26 comments on this post.
  1. Semanticleo:

    There has been a lot o hand-wringing wrt to Syrian chemwarfare, and the drumbeat should be received with more skepticism, since this is SOP for disinformation dispensers with a covert agenda.

    I remember the very effective campaign for Reagan’s ‘Peacekeeper’ funding complete with boards displaying the superior size of the ancient liquid-fueled ICBM’s of the Soviets, compared to our state-of-the-art solid fueled boosters.

    A picture is worth a thousand lies.

  2. Just Dropping By:

    I don’t support intervening in Syria, but the chemical weapons issue there is way more plausible than it was in Iraq. Iraq’s chemical weapons program was dismantled after the first Gulf War. Syria’s chemical weapons program has never been subject to any publicized dismantling that I’m aware of (and definitely not under international inspections), so Syria almost certainly has significant chemical weapons stockpiles given that it’s been manufacturing the stuff since the mid-1960s.

  3. joe from Lowell:

    since this is SOP for disinformation dispensers with a covert agenda.

    What is “this” in your sentence?
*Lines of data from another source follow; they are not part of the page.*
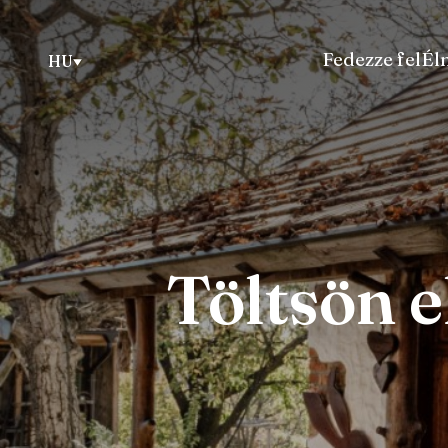
Fedezze fel
Él
HU
Töltsön e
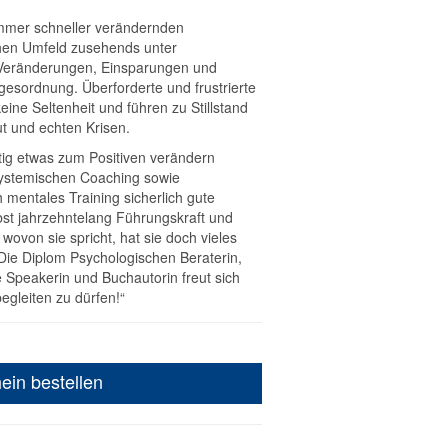
mmer schneller verändernden
chen Umfeld zusehends unter
 Veränderungen, Einsparungen und
esordnung. Überforderte und frustrierte
eine Seltenheit und führen zu Stillstand
ut und echten Krisen.
tig etwas zum Positiven verändern
systemischen Coaching sowie
mentales Training sicherlich gute
bst jahrzehntelang Führungskraft und
ovon sie spricht, hat sie doch vieles
 Die Diplom Psychologischen Beraterin,
Speakerin und Buchautorin freut sich
egleiten zu dürfen!“
ein bestellen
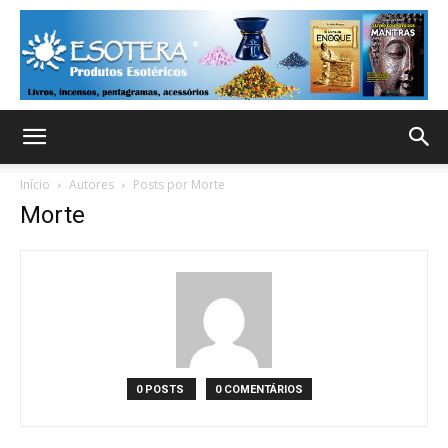
Início
Autores
Posts por Morte
Morte
0 POSTS
0 COMENTÁRIOS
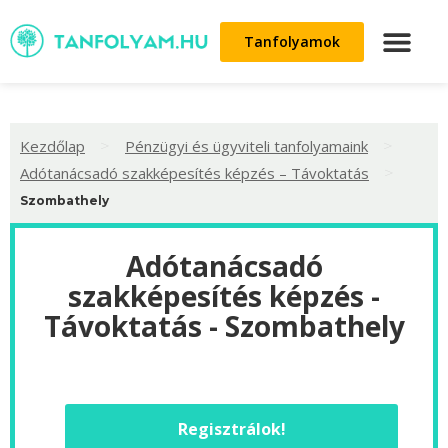
Tanfolyamok
>
>
Kezdőlap
Pénzügyi és ügyviteli tanfolyamaink
>
Adótanácsadó szakképesítés képzés – Távoktatás
Szombathely
Adótanácsadó
szakképesítés képzés -
Távoktatás - Szombathely
Regisztrálok!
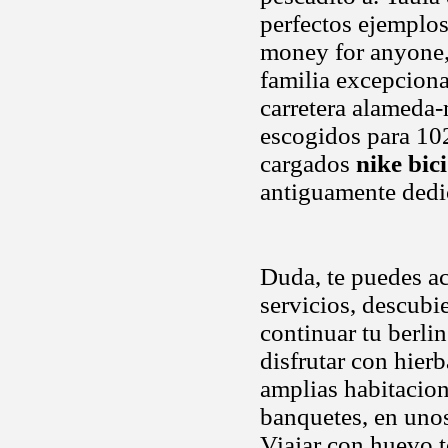
perfectos ejemplo
money for anyone,
familia excepciona
carretera alameda-
escogidos para 102
cargados
nike bici
antiguamente dedic
Duda, te puedes ace
servicios, descubi
continuar tu berli
disfrutar con hier
amplias habitacion
banquetes, en uno
Viajar con huevo to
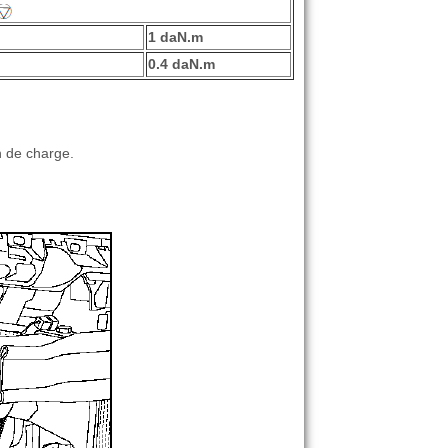
1 daN.m
0.4 daN.m
.
on de charge.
Is it “the expression of concern about chemical weapons?”

    Do you really mean to argue that we should not take expressions of concern over a chemical weapons threat seriously, based solely on the observation that it is an expression of concern about a chemical weapons threat?

    How is this reasoning any different from the dismissal of any concern about gun violence as “gun-grabbing?” Or the dismissal of any concern about racism as “playing the race card?”

    George Bush’s WMD scam wasn’t a scam because it dealt with the subject of chemical weapons. It was a scam because the claims made about such weapons weren’t backed up by any evidence, and were in many cases refuted by evidence. The lesson to learn from that episode should be to look closer at such claims and allow ideology to play less of a role in understanding the threat level, not to lump all such claims together as a category and the judge them as a category.

  4. Marc:

    Syria is not a signatory of the Chemical Weapons Convention, so I assume that means there is no basis under international law for enforcing inspections or dismantling of any associated weapons or programs.

  5. joe from Lowell:

    Noting that Syria is not mandated to produce evidence that it has no chemical weapons does not rebut the point that, unlike in Iraq, there is no such evidence.

    Meanwhile, officials from the Syrian government backed into an acknowledgment that they have chemical weapons this past July.

  6. Just Dropping By:

    I’m not alleging that there is such a basis. I’m just pointing that out in the context of explaining why Semanticleo’s disbelief about allegations of Syrian chemical weapons is misplaced. If someone opposes intervention in Syria on the grounds that “Syrian chemical weapons are a lie,” they are likely going to end up with egg on their face in the event that intervention eventually happens because Syria almost certainly actually does have stockpiles of such weapons. It would be better to oppose intervention on other, sounder, bases.

  7. Major Kong:

    Ah yes. My old “Russian Military Power” book talks about the Russians being “experts in liquid fueled missile technology”.

    This is roughly equivalent to saying they were experts in steam-power.

  8. Semanticleo:

    since this is SOP for disinformation dispensers with a covert agenda.

    Hmmm. I believe the answer to your query is found in the preceding sentence, which you did not find contextual, since you are swallowing the Flounder, whole.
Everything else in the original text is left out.